A few months ago I read an article saying DARPA had issued one of their
requests for proposal for a neuromorphic computing architecture.  I thought
the request was extremely interesting because it was asking for proposals
for how to build a system that was capable of Hebbian like learning and
ultimately high levels of cognition, could have as many synapses as a human
brain, fit in quite a small package, and consume very little power.  I.e.,
the makings of a potentially cheap, portable, low power, AGI.

The proposal wanted an architecture that could promise of scaling of an
average density of synapses of something amazingly small, such as, if I
remember correctly, one thousand per square micrometer, or roughly 32x32
nanometers to model each synapse and somehow includes its connections.
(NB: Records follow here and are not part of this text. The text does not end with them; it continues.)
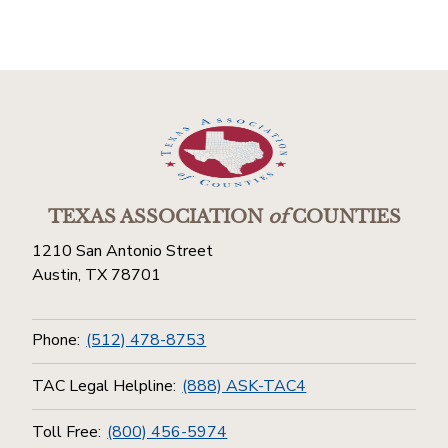
TEXAS ASSOCIATION
of
COUNTIES
1210 San Antonio Street
Austin, TX 78701
Phone:
(512) 478-8753
TAC Legal Helpline:
(888) ASK-TAC4
Toll Free:
(800) 456-5974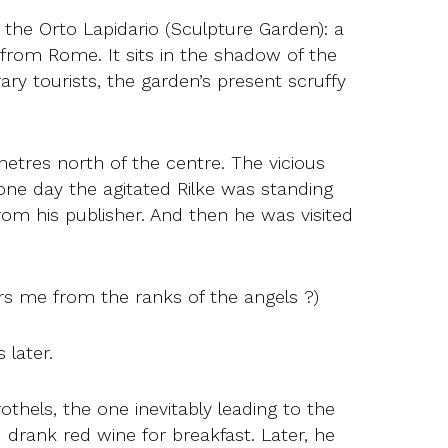
 the Orto Lapidario (Sculpture Garden): a
from Rome. It sits in the shadow of the
y tourists, the garden’s present scruffy
metres north of the centre. The vicious
 one day the agitated Rilke was standing
om his publisher. And then he was visited
rs me from the ranks of the angels ?)
 later.
thels, the one inevitably leading to the
d drank red wine for breakfast. Later, he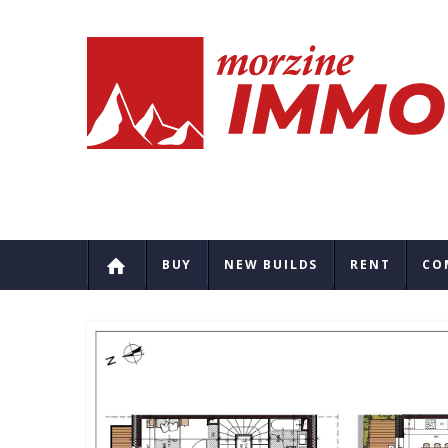
BUY
NEW BUILDS
RENT
CO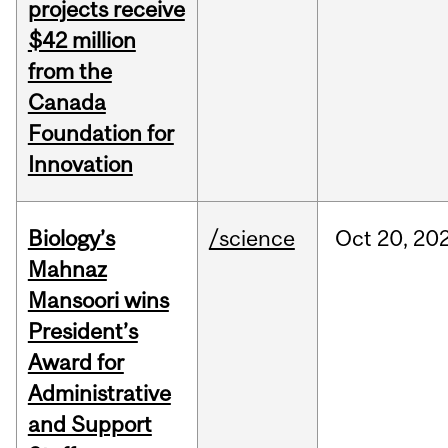
projects receive
$42 million
from the
Canada
Foundation for
Innovation
Biology’s
/science
Oct
20,
20
Mahnaz
Mansoori wins
President’s
Award for
Administrative
and Support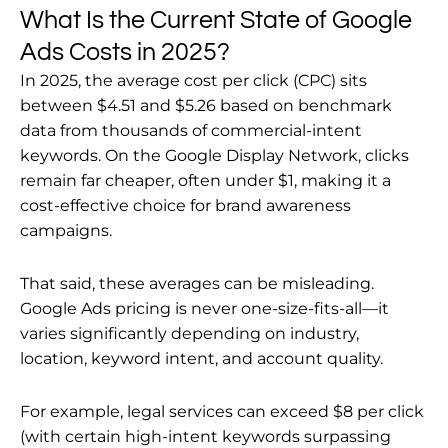
What Is the Current State of Google
Ads Costs in 2025?
In 2025, the average cost per click (CPC) sits
between $4.51 and $5.26 based on benchmark
data from thousands of commercial-intent
keywords. On the Google Display Network, clicks
remain far cheaper, often under $1, making it a
cost-effective choice for brand awareness
campaigns.
That said, these averages can be misleading.
Google Ads pricing is never one-size-fits-all—it
varies significantly depending on industry,
location, keyword intent, and account quality.
For example, legal services can exceed $8 per click
(with certain high-intent keywords surpassing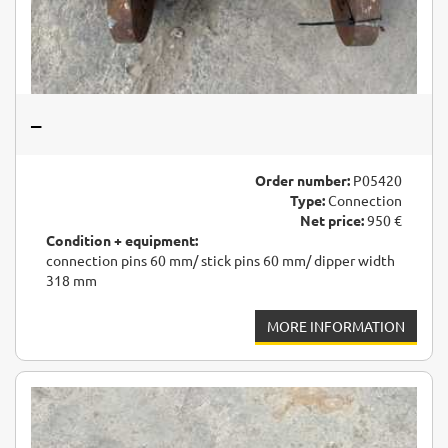
–
Order number:
P05420
Type:
Connection
Net price:
950 €
Condition + equipment:
connection pins 60 mm/ stick pins 60 mm/ dipper width
318 mm
MORE INFORMATION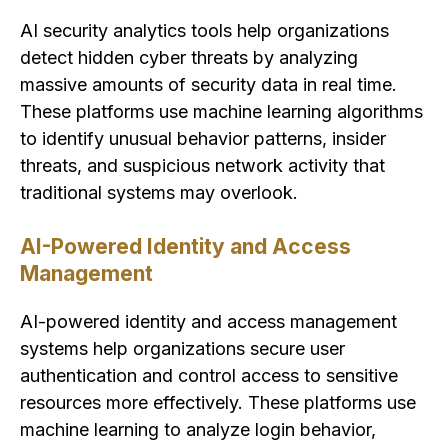
AI security analytics tools help organizations
detect hidden cyber threats by analyzing
massive amounts of security data in real time.
These platforms use machine learning algorithms
to identify unusual behavior patterns, insider
threats, and suspicious network activity that
traditional systems may overlook.
AI-Powered Identity and Access
Management
AI-powered identity and access management
systems help organizations secure user
authentication and control access to sensitive
resources more effectively. These platforms use
machine learning to analyze login behavior,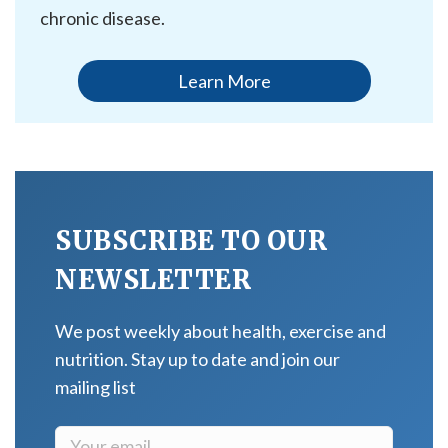
chronic disease.
Learn More
SUBSCRIBE TO OUR
NEWSLETTER
We post weekly about health, exercise and
nutrition. Stay up to date and join our
mailing list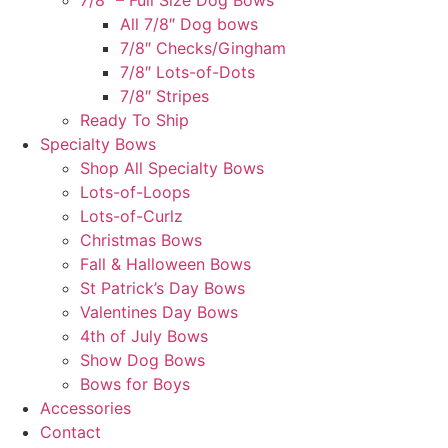
7/8″ – Full Size Dog Bows
All 7/8″ Dog bows
7/8″ Checks/Gingham
7/8″ Lots-of-Dots
7/8″ Stripes
Ready To Ship
Specialty Bows
Shop All Specialty Bows
Lots-of-Loops
Lots-of-Curlz
Christmas Bows
Fall & Halloween Bows
St Patrick’s Day Bows
Valentines Day Bows
4th of July Bows
Show Dog Bows
Bows for Boys
Accessories
Contact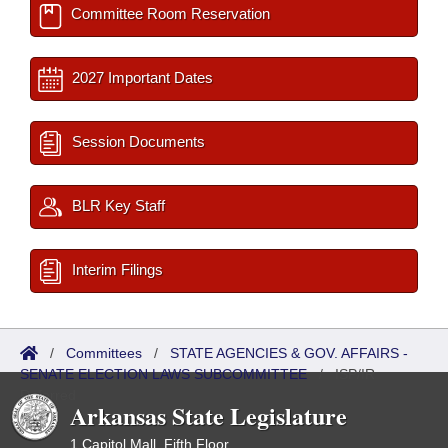
Committee Room Reservation
2027 Important Dates
Session Documents
BLR Key Staff
Interim Filings
/
Committees
/
STATE AGENCIES & GOV. AFFAIRS -
SENATE ELECTION LAWS SUBCOMMITTEE
/
ISP/IR
Referred
Arkansas State Legislature
1 Capitol Mall, Fifth Floor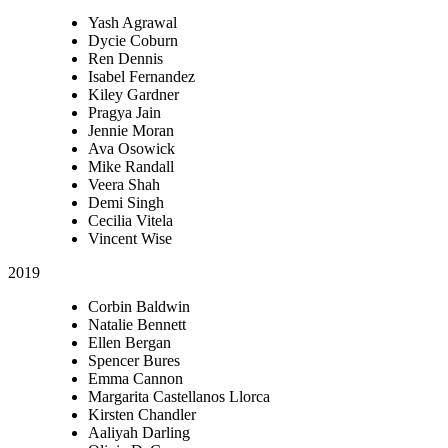
Yash Agrawal
Dycie Coburn
Ren Dennis
Isabel Fernandez
Kiley Gardner
Pragya Jain
Jennie Moran
Ava Osowick
Mike Randall
Veera Shah
Demi Singh
Cecilia Vitela
Vincent Wise
2019
Corbin Baldwin
Natalie Bennett
Ellen Bergan
Spencer Bures
Emma Cannon
Margarita Castellanos Llorca
Kirsten Chandler
Aaliyah Darling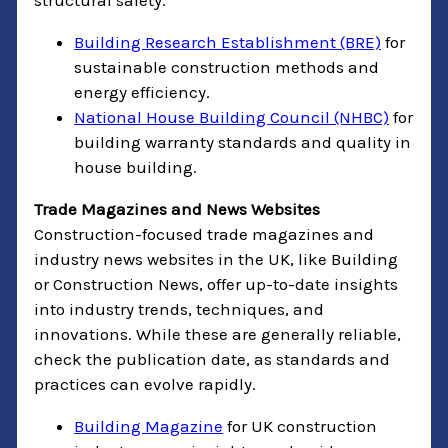
structural safety.
Building Research Establishment (BRE)
for
sustainable construction methods and
energy efficiency.
National House Building Council (NHBC)
for
building warranty standards and quality in
house building.
Trade Magazines and News Websites
Construction-focused trade magazines and
industry news websites in the UK, like Building
or Construction News, offer up-to-date insights
into industry trends, techniques, and
innovations. While these are generally reliable,
check the publication date, as standards and
practices can evolve rapidly.
Building Magazine
for UK construction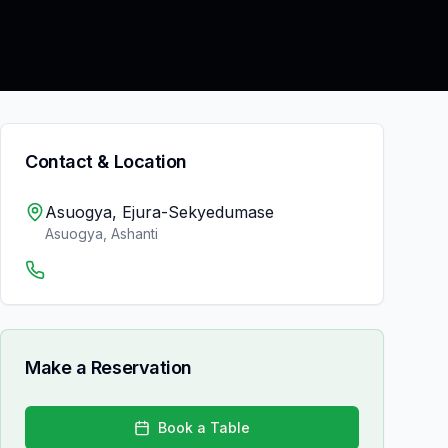
Contact & Location
Asuogya, Ejura-Sekyedumase
Asuogya
,
Ashanti
Make a Reservation
Book a Table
That
would enable 100G synapse per cm2, or 100T synapse in roughly 1 foot square,
with just one layer.   

I Googled a little on the subject and found that most of the electronic
analogue models of synapses I found on the web had something like five
transistors per synapse, so I though to myself maybe DARPA was thinking of
memsisters, which I had read could remember at least one variably selectable
analogue value at each position in a densly packed cross bar  --- and I had
heard a speaker from HP say they felt 100B bits per cm memories were
possible with their cross bars (in pre-memsistor days) even including
addressing and drive electronics and interconnect to the outside world.  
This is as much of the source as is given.